* **WHAT YOU WILL DO**:
Can you copy out the data exactly? Leave the images out.

* **EXERCISE DATA**:
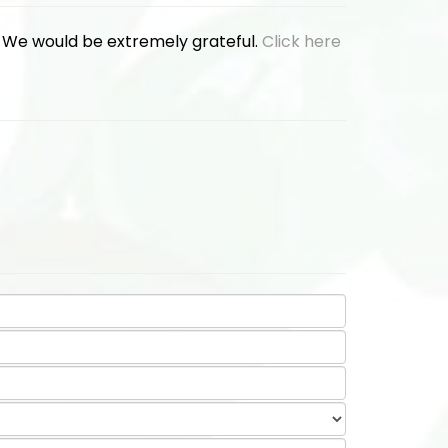
. We would be extremely grateful.
Click here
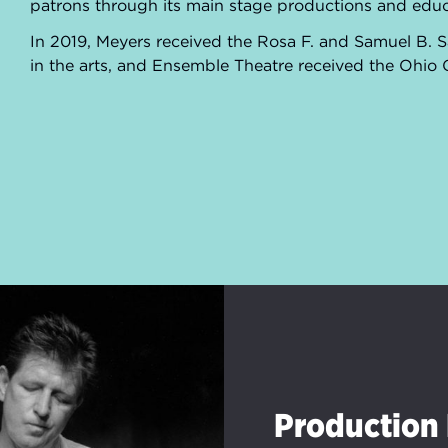
patrons through its main stage productions and e
In 2019, Meyers received the Rosa F. and Samuel B.
in the arts, and Ensemble Theatre received the Ohio
Production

* **RESULT FOR THIS EXERCISE**:
. We would be extremely grateful.
Click here
patrons through its main stage productions and e
In 2019, Meyers received the Rosa F. and Samuel B.
in the arts, and Ensemble Theatre received the Ohio
Production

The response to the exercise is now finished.